Please add the actual equations you use to tune coefficients through the “corrected fit” and “best fit” methods and then describe them. As is, it’s unclear how exactly you tuned the model coefficients.
Figure 2: Could you please describe the figure more in the caption? What does each panel refer to? What about the axis? What about the legend? What about the peak transition line?
Figure 2: could you please describe and analyze this figure more fully in the main body of the text? It’s only referenced in passing in a single sentence: “The inflow probes for AV4 generally return similar values, except for the time stamp 1:40 (Fig. 2)…” This sentence would be more clear if you took the time to introduce and describe the figure e.g. “Figure 2 shows the 10-minute averaged inflow characteristics upstream of both AV1 and AV4 as well as the thrust coefficient of AV1 and AV4. The figure shows the inflow probes for AV1 and AV4 generally return similar values except for at the time stamp 1:40…”
Results
Could you provide the results of the model fitting that you described in section 3.1? Aka what values did you get for each coefficient in Table 1 when using the corrected fit and best fit methods? Could extend Table 1 or add additional tables.
In general, this section would be easier to follow if you take the time to introduce each figure rather than just stating your results and referencing the figure in passing. E.g. rather than “The general behavior of all models follows similar trends (Fig. 3).” say something along the lines of “We calculate the RMSE of….and plot these results in Figure 3. The figure shows that the general behavior of all models follows similar trends.”
“During the peak transition phase at 1:50, … Model fitting for the period ending on 1:50 returns unrealistic coefficients, e.g., a negative wake decay coefficient k for the Jensen-Gaussian model.”
- Please specify in the text here that for this reason you don’t show results in figures 3 and 4 for time 1:50 using the corrected fit and best fit coefficients.
- I would suggest you include the results for time 1:50 using the default coefficients in figures 3 and 4. It would still be interesting to see what the RMSE and what the wake deficit is during the transition and how that varies by wake model.
Figure 3: please describe how the figure is laid out in the caption to make it easier for the reader to orient themselves. Please specify:
- The top three panels use the BPA method; the middle three Jensen-Gaussian, and the bottom super-Gaussian.
- The left three panels show results for pre-OCC and the right three panels results for post-OCC.
- Each column refers to a downstream location.
- Rows are grouped into sets of three corresponding to the RMSE for a time period, e.g. 1:10.
- Within each group, the rows are labeled “default”, “corr. fit”, and “best fit”, which correspond to results using the coefficients found using the default, corrected fit, and best fit methods.

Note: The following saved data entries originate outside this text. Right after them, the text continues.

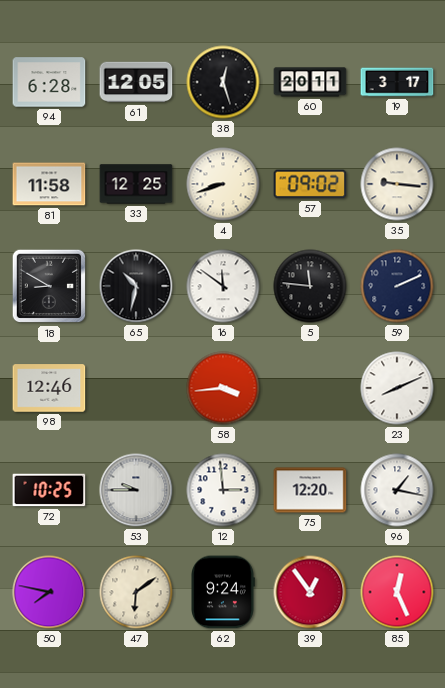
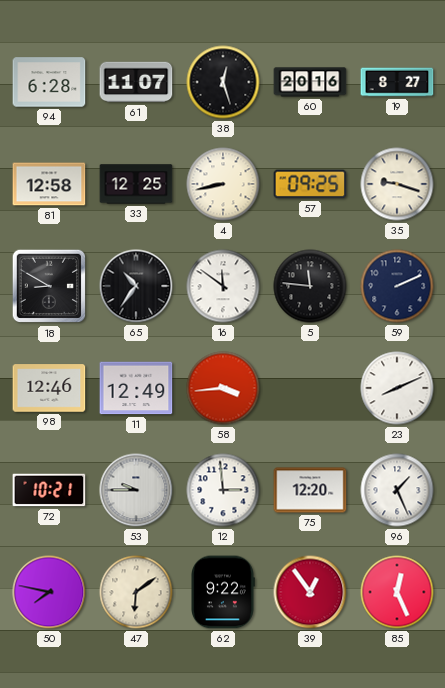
61: 12:05 -> 11:07
60: 20:11 -> 20:16
19: 3:17 -> 8:27
81: 11:58 -> 12:58
4: 8:42 -> 8:43
57: 09:02 -> 09:25
35: 9:16 -> 9:18
65: 10:32 -> 10:36
11: none -> 12:49
72: 10:25 -> 10:21
96: 1:17 -> 1:26
62: 9:24 -> 9:22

Figure 3: why do you use different color scales for pre-OCC and post-OCC? It makes it hard to compare the RMSE between the two panels. Could you either provide a compelling reason to use different colors or change them to use the same color?
You say “The agreement to WRF-LES is good for the stabilized flow in the pre-OCC phase but declines as the convective cell approaches the wind farm.” That isn’t clear to me based on Figure 3. For the pre-OCC panels, the RMSE goes up to 2.0. In contrast, for the post-OCC panels, the RMSE only goes up to .15. Doesn’t this mean that the error is actually higher for the post-OCC panels than the pre-OCC panels?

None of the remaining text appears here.